The office phone doesn’t ring twice these days. It can’t. Every time the steep panel of lights glow to show an incoming call the handset is snatched from the cradle with a breathless hello. Her Majesty’s Inspectors are due; overdue in fact. Each phone call could be them ringing to give the obligatory 24 hours notice of their next 2 day visit.
The next visit could be HMI’s last. That is the hope. For two years our staff of 79 souls have worked to rescue this school and now we think we are ready to drag it out of the wreckage of the most difficult period in its history. If the Inspectorate confirms that the school has moved as far as I know it has, it will officially be removed from its failing category. The notion consumes every waking hour. I lie in bed these nights thinking of nothing else.
The phone rings. It vibrates the desktop and the jolt travels down my spine. Hour after hour it is the same. Still no call.
I joked today that I was like an expectant cheerleader, waiting for the quarter back to ring me and invite me to the Halloween Ball. Outgoing calls are kept short to keep the line open. I try everything,; bargaining with God, telekinesis, double checking the handset is replaced properly, just to make it ring. I hover over the office staff as they screen the 25+ calls we receive each hour. “Have you considered X-Calibre for your photocopying paper needs?” the chirpy sales voice sings out via speaker phone. There is no time to reply and the conversation ends with an abrupt CLICK. I will have to live with the eternal knowledge that we hadn’t considered X-Calibre for any needs unless they can supply an end to this incessant waiting. Waiting.

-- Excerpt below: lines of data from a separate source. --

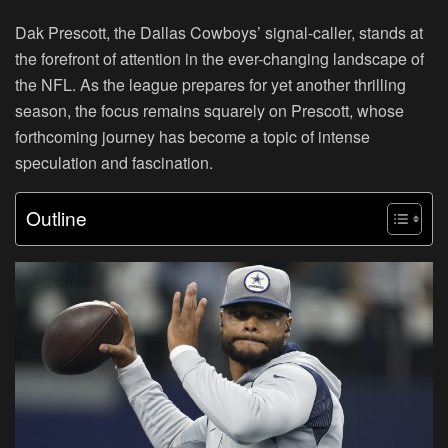
Dak Prescott, the Dallas Cowboys’ signal-caller, stands at
the forefront of attention in the ever-changing landscape of
the NFL. As the league prepares for yet another thrilling
season, the focus remains squarely on Prescott, whose
forthcoming journey has become a topic of intense
speculation and fascination.
Outline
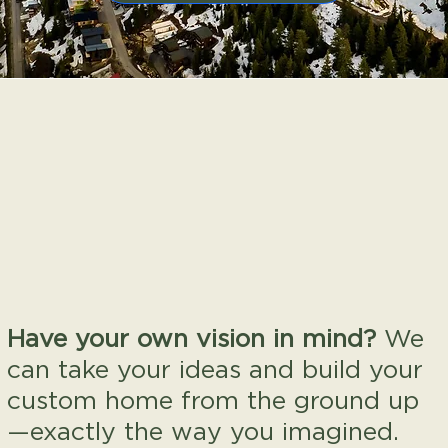
Have your own vision in mind?
We
can take your ideas and build your
custom home from the ground up
—exactly the way you imagined.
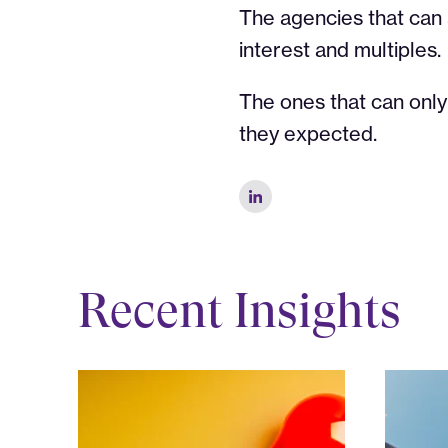
The agencies that can
interest and multiples.
The ones that can only 
they expected.
Recent Insights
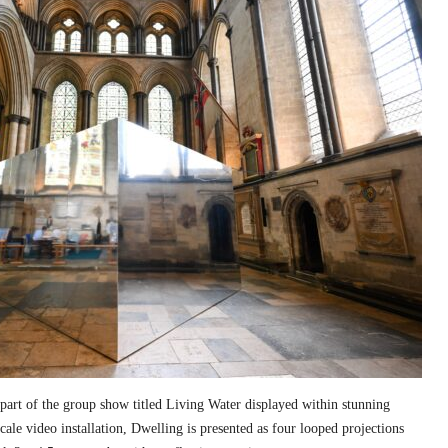
part of the group show titled Living Water displayed within stunning
cale video installation, Dwelling is presented as four looped projections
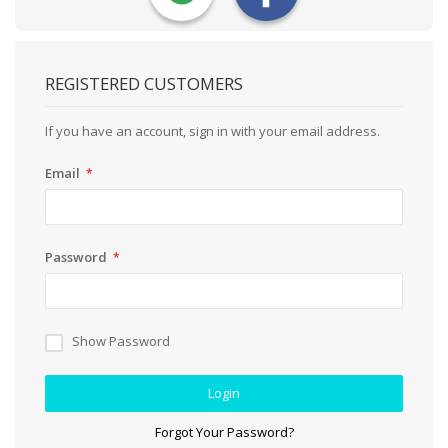
REGISTERED CUSTOMERS
If you have an account, sign in with your email address.
Email
Password
Show Password
Login
Forgot Your Password?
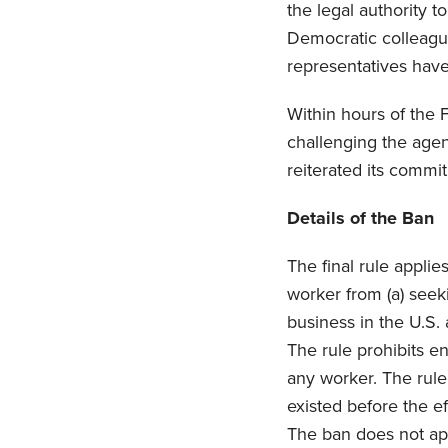
the legal authority 
Democratic colleague
representatives have
Within hours of the 
challenging the agen
reiterated its commi
Details of the Ban
The final rule applie
worker from (a) seeki
business in the U.S.
The rule prohibits e
any worker. The rule
existed before the e
The ban does not appl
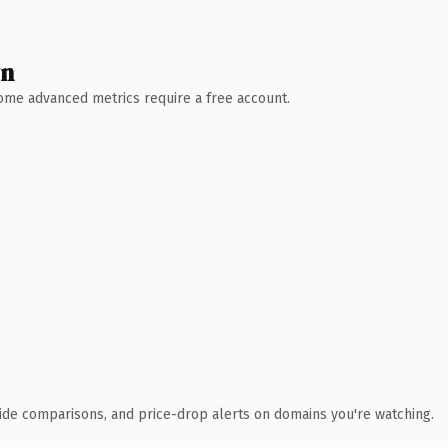
wn
 Some advanced metrics require a free account.
ide comparisons, and price-drop alerts on domains you're watching.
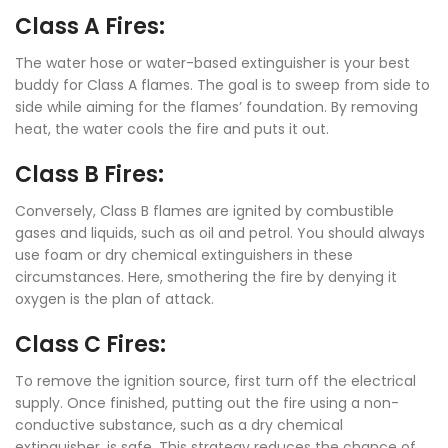
Class A Fires:
The water hose or water-based extinguisher is your best
buddy for Class A flames. The goal is to sweep from side to
side while aiming for the flames’ foundation. By removing
heat, the water cools the fire and puts it out.
Class B Fires:
Conversely, Class B flames are ignited by combustible
gases and liquids, such as oil and petrol. You should always
use foam or dry chemical extinguishers in these
circumstances. Here, smothering the fire by denying it
oxygen is the plan of attack.
Class C Fires:
To remove the ignition source, first turn off the electrical
supply. Once finished, putting out the fire using a non-
conductive substance, such as a dry chemical
extinguisher, is safe. This strategy reduces the chance of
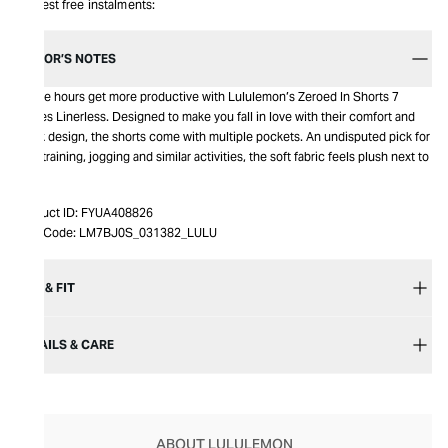
Interest free instalments:
EDITOR’S NOTES
Active hours get more productive with Lululemon’s Zeroed In Shorts 7
inches Linerless. Designed to make you fall in love with their comfort and
sleek design, the shorts come with multiple pockets. An undisputed pick for
gym training, jogging and similar activities, the soft fabric feels plush next to
skin.
Product ID:
FYUA408826
Item Code:
LM7BJ0S_031382_LULU
SIZE & FIT
DETAILS & CARE
ABOUT LULULEMON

Luckily it is a busy time at the school. Already this morning I have spent 45 minutes with the contractors who are resurrecting the Evangelical Church of Jesus Christ Built on the Rock. They needed access via the school site but could not work unsupervised. Everyone with contact to the children needs a detailed Police check. The builders have no such credentials. Therefore I must shadow them and their work as they move materials onto the site. Deferential and overly polite they apologise profusely at dragging me away from my work. In truth the intrusion is a relief. I cannot hear the phones from here.
Re-entering the office, the cheerleader kicks the dust of the building site from her saddle style shoes. She doesn’t need to ask, the office staff know the question before it leaves her lips; “No they haven’t rung. If they had rung don’t you think we would have come and got you?” She looks at the Halloween ball decorations; inflated balloons, champagne on ice, elaborately adorned cake. One phone call will put the whole scene into motion.
The phone rings once, not twice. Snatched from its cradle the voice on the other end is too familiar to be officious. “My daughter does not lie…” It is a helicopter parent. I am frustrated and the call is wearisome as we cover the same ground we have 200 times. I want to speak the truth, “Your concerns are about your own neediness as a person, not about the school.” For the sake of my future career I settle for, “Your daughter needs to develop a thicker skin otherwise she will always be a victim in life.”
The cheerleader finishes the pot of strong Italian coffee. She walks the school corridors doing the normal things of a normal school day. It is refreshing to do so. Gone are the days of change at a breakneck pace here. The school feels normal. The school looks normal.
Someone has left their Cinderella lunchbox by the playground door. Cinderella elegantly sweeps across the pink plastic lid, “You shall go to the Ball,” I whisper.
The cheerleader’s saddle style shoes have morphed into my familiar size 11 Doc Martens (remember dear readers, equally at home in a business meeting or waiting for the quarterback to ring with an invitation to the Halloween Ball). They echo down the corridors as I walk past the muted sound of a music lesson behind a closed classroom door. Rhythms are played out on muffled wood blocks: FIRECRACKER, FIRECRACKER, SIS-BOOM-BA. Fireworks. There will be fireworks after the Ball.
A group of 7 year olds invite me to watch their drama of Captain Kidd. I smile to myself as the King has a thick Nigerian accent and the good captain himself has morphed into a Pakistani girl. It is a good day for taking on cross-gender identities, it seems.
There is a metallic, musical sound as someone drops a pair of scissors on the floor. I stop short. I thought I heard the phone ring.